Es suficiente con la invitación de Jesús: «Sígueme» (Mt 9,9). Con una palabra del Maestro, Mateo deja su profesión y muy contento le invita a su casa para celebrar allí un banquete de agradecimiento. Era natural que Mateo tuviera un grupo de buenos amigos, del mismo “ramo profesional”, para que le acompañaran a participar de aquel convite. Según los fariseos, toda aquella gente eran pecadores reconocidos públicamente como tales.
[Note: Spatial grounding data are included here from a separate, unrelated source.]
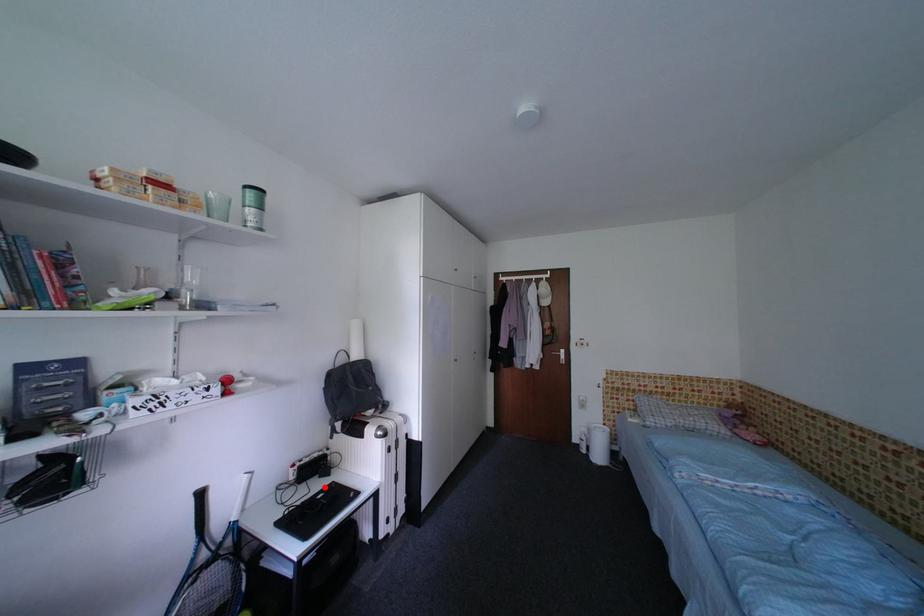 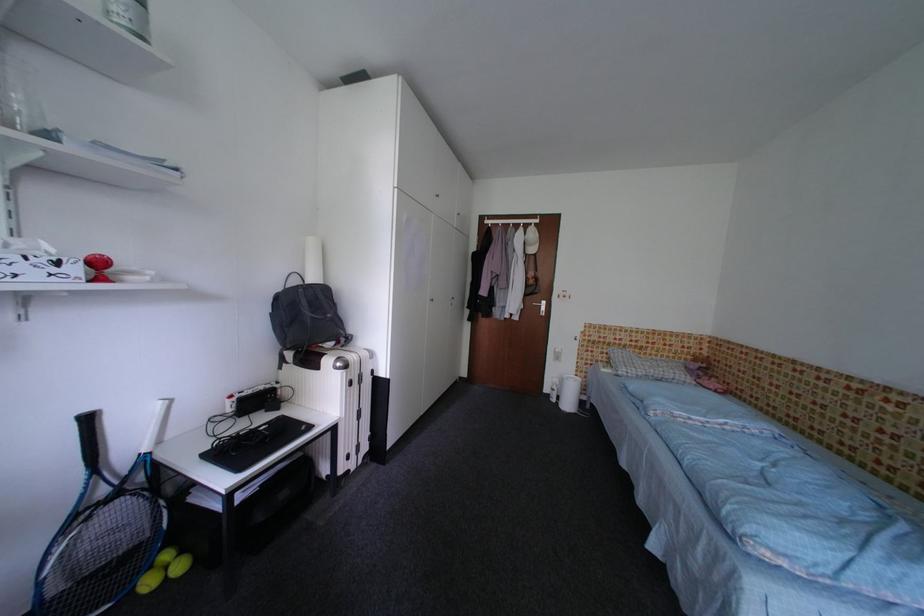 Question: I am providing you with two images of the same scene from different viewpoints. Image1 has a red point marked. In image2, the corresponding 3D location appears at what relative position? Reply with the corresponding letter.

Choices:
 (A) Closer
 (B) Farther

Answer: (A) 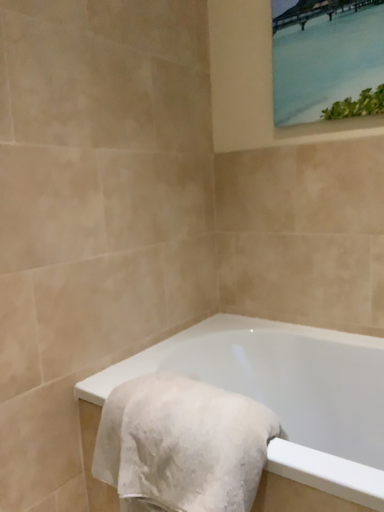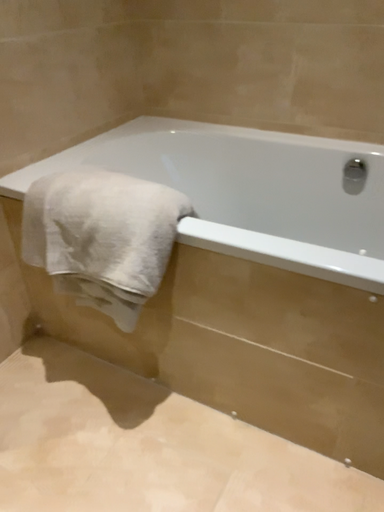 Question: Which way did the camera rotate in the video?

Choices:
 (A) rotated right
 (B) rotated left

Answer: (A) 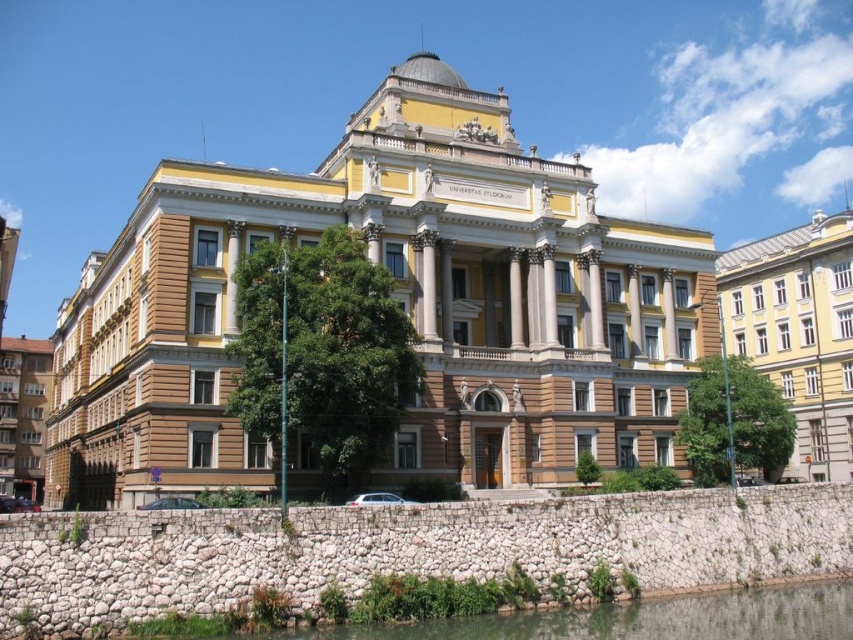 Is yellow matte building at right smaller than clear water at lower center?

Actually, yellow matte building at right might be larger than clear water at lower center.

From the picture: Does yellow matte building at right have a lesser width compared to clear water at lower center?

No.

Identify the location of yellow matte building at right. The width and height of the screenshot is (853, 640). (798, 332).

Identify the location of yellow matte building at right. (798, 332).

Identify the location of brown stone building at center. (399, 304).

Can you confirm if brown stone building at center is wider than clear water at lower center?

Yes, brown stone building at center is wider than clear water at lower center.

Is point (474, 218) in front of point (624, 634)?

No, it is behind (624, 634).

The image size is (853, 640). What are the coordinates of `brown stone building at center` in the screenshot? It's located at (399, 304).

Who is more forward, (82, 422) or (846, 344)?

Point (82, 422) is in front.

Which is above, brown stone building at center or yellow matte building at right?

brown stone building at center is above.

Does point (273, 209) lie in front of point (816, 317)?

That is True.

Find the location of a particular element. brown stone building at center is located at coordinates (399, 304). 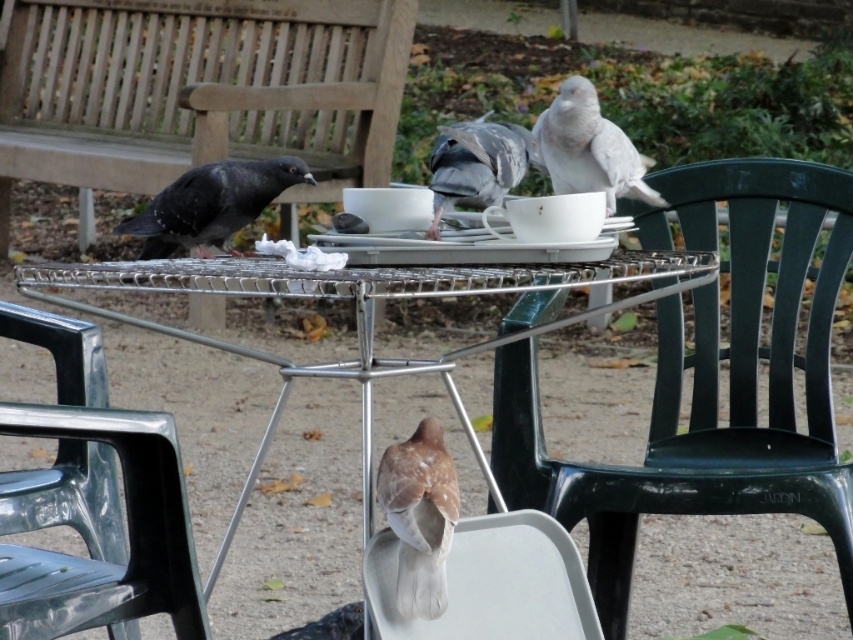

Los fariseos no pueden callar y lo comentan con algunos discípulos de Jesús: «¿Por qué come vuestro maestro con los publicanos y pecadores?» (Mt 9,10). La respuesta de Jesús es inmediata: «No necesitan médico los que están fuertes, sino los que están mal» (Mt 9,12). La comparación es perfecta: «No he venido a llamar a justos, sino a pecadores» (Mt 9,13).

Las palabras de este Evangelio son de actualidad. Jesús continúa invitándonos a que le sigamos, cada uno según su estado y profesión. Y seguir a Jesús, con frecuencia, supone dejar pasiones desordenadas, mal comportamiento familiar, pérdida de tiempo, para dedicar ratos a la oración, al banquete eucarístico, a la pastoral misionera. En fin, que «un cristiano no es dueño de sí mismo, sino que está entregado al servicio de Dios» (San Ignacio de Antioquía).

Ciertamente, Jesús me pide un cambio de vida y, así, me pregunto: ¿de qué grupo formo parte, de la persona perfecta o de la que se reconoce sinceramente defectuosa? ¿Verdad que puedo mejorar?